If you prefer bait, live shrimp under a popping cork is always tough to beat, but cut ballyhoo is a solid close second. Take the front half of a 6- to 8-inch hoo, break off the beak, and run a 3/0 Kahle hook up through the chin. Cast the bait out in front of a school of reds, and work the lure back as you would a topwater. Redfish will not ignore it.
Fishermen who prefer staying close to Port Isabel or South Padre Island would do well fishing the Pasture, which is just north of the Queen Isabella Causeway (GPS 26.088867, -97.171767, Mexequita Flats (26.057383-97.1971) and South Bay (GPS 26.0281, -97.20185). All produce excellent numbers of redfish in the fall. Its important though, that you need to pay attention to the tides, otherwise youll be waiting a while for high tide.
Anglers looking for something bigger than the typical slot redfish should consider surfing. Some of the real giants of the species start roaming the surf up and down the Texas Coast. Local fishermen interested in tangling with a real bull over 40 inches should look to Boca Chica Beach, across Brazos Santiago Pass. It is a bit of a drive to get there (take US 77 to Brownsville, take the Boca Chica exit, and continue until it turns into SH 4, and ends at the beach), but it is well worth the drive.

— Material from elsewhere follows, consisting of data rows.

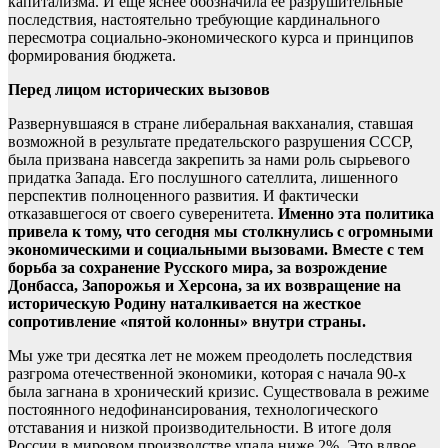
капитализма. И еще яснее обозначила ее разрушительные
последствия, настоятельно требующие кардинального
пересмотра социально-экономического курса и принципов
формирования бюджета.
Перед лицом исторических вызовов
Развернувшаяся в стране либеральная вакханалия, ставшая
возможной в результате предательского разрушения СССР,
была призвана навсегда закрепить за нами роль сырьевого
придатка Запада. Его послушного сателлита, лишенного
перспектив полноценного развития. И фактически
отказавшегося от своего суверенитета.
Именно эта политика
привела к тому, что сегодня мы столкнулись с огромными
экономическими и социальными вызовами. Вместе с тем
борьба за сохранение Русского мира, за возрождение
Донбасса, Запорожья и Херсона, за их возвращение на
историческую Родину наталкивается на жесткое
сопротивление «пятой колонны» внутри страны.
Мы уже три десятка лет не можем преодолеть последствия
разгрома отечественной экономики, которая с начала 90-х
была загнана в хронический кризис. Существовала в режиме
постоянного недофинансирования, технологического
отставания и низкой производительности. В итоге доля
России в мировом производстве упала ниже 2%. Это вдвое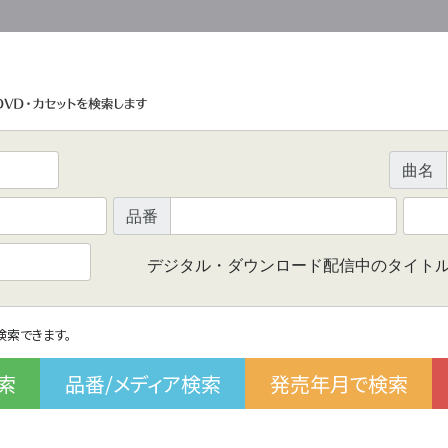
曲名
品番
デジタル・ダウンロード配信中のタイト
で検索できます。
索
品番/メディア検索
発売年月で検索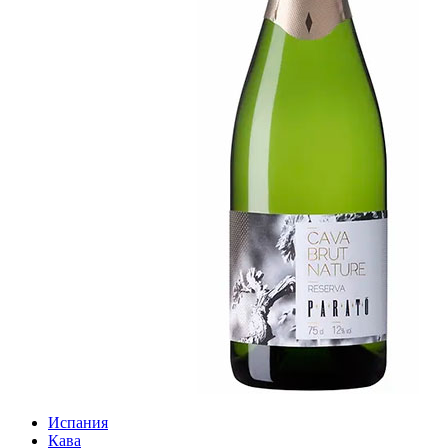
Испания
Кава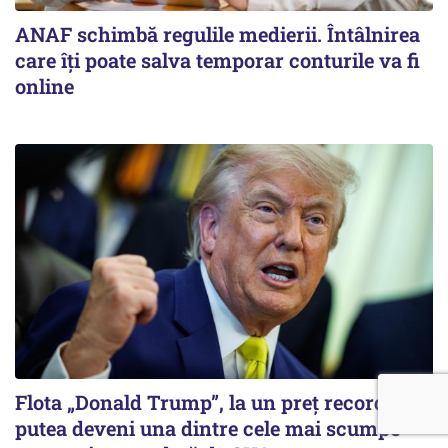
ANAF schimbă regulile medierii. Întâlnirea
care îți poate salva temporar conturile va fi
online
Flota „Donald Trump”, la un preț record. Ar
putea deveni una dintre cele mai scumpe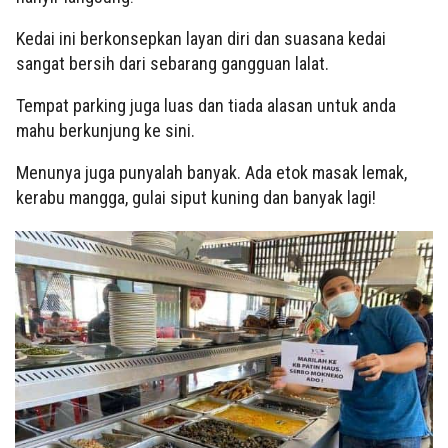
Kedai ini berkonsepkan layan diri dan suasana kedai
sangat bersih dari sebarang gangguan lalat.
Tempat parking juga luas dan tiada alasan untuk anda
mahu berkunjung ke sini.
Menunya juga punyalah banyak. Ada etok masak lemak,
kerabu mangga, gulai siput kuning dan banyak lagi!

Most anglers prefer using large spinning outfits (I prefer a Shimano 8 Terrez paired with a Stradic 8000 FJ loaded with 50-pound Power Pro). Use a fish-finder rig with a 1- to 2-ounce pyramid or flat sinker and a 5/0 Kahle or circle hook. Cut bait works well, but live mullet or pinfish works best. Some fishermen will drive down to the mouth of the Rio Grande to cast net baits, but you can also find some finger mullet in the first gut along the beach. Cast your rig into the second gut right up against the third bar.
It may take some work to find and land a true Boca Chica bull, but many will consider it well worth the effort.
THE BANK BITE
Location: North Brazos Jetties
Species: Speckled Trout
Techniques: Fish live shrimp under a popping cork near the rocks. Soft plastics work too.